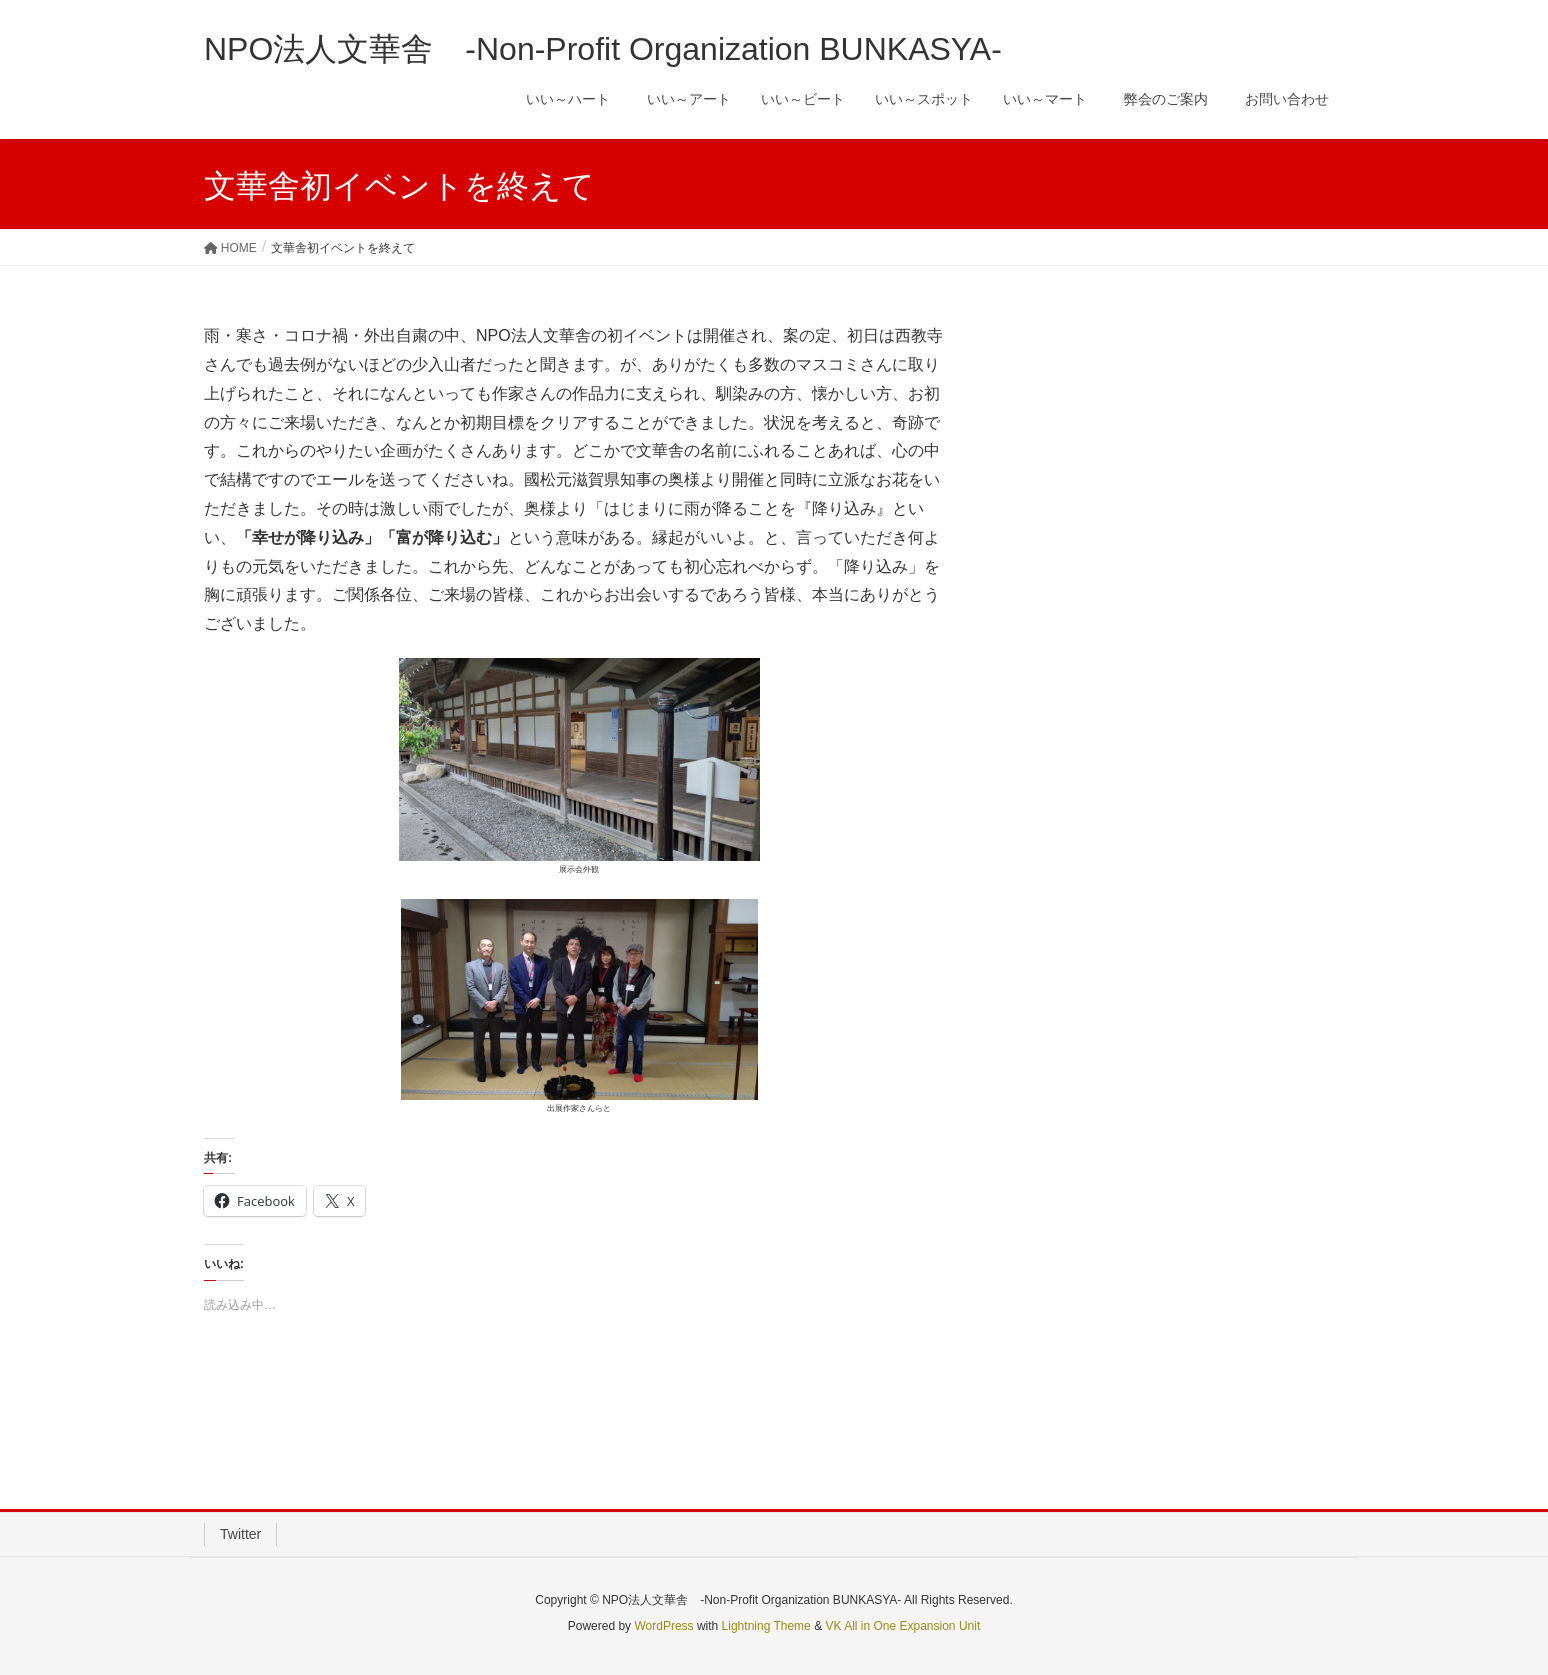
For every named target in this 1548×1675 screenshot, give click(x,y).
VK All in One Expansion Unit (902, 1626)
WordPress (663, 1626)
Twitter (240, 1534)
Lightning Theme (766, 1626)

**WHAT THE EXERCISE ASKS**
The records above need to be copied exactly, with the pictures left out.

**YOUR SOLUTION**
For every named target in this 1548×1675 screenshot, give click(x,y).
VK All in One Expansion Unit (902, 1626)
WordPress (663, 1626)
Twitter (240, 1534)
Lightning Theme (766, 1626)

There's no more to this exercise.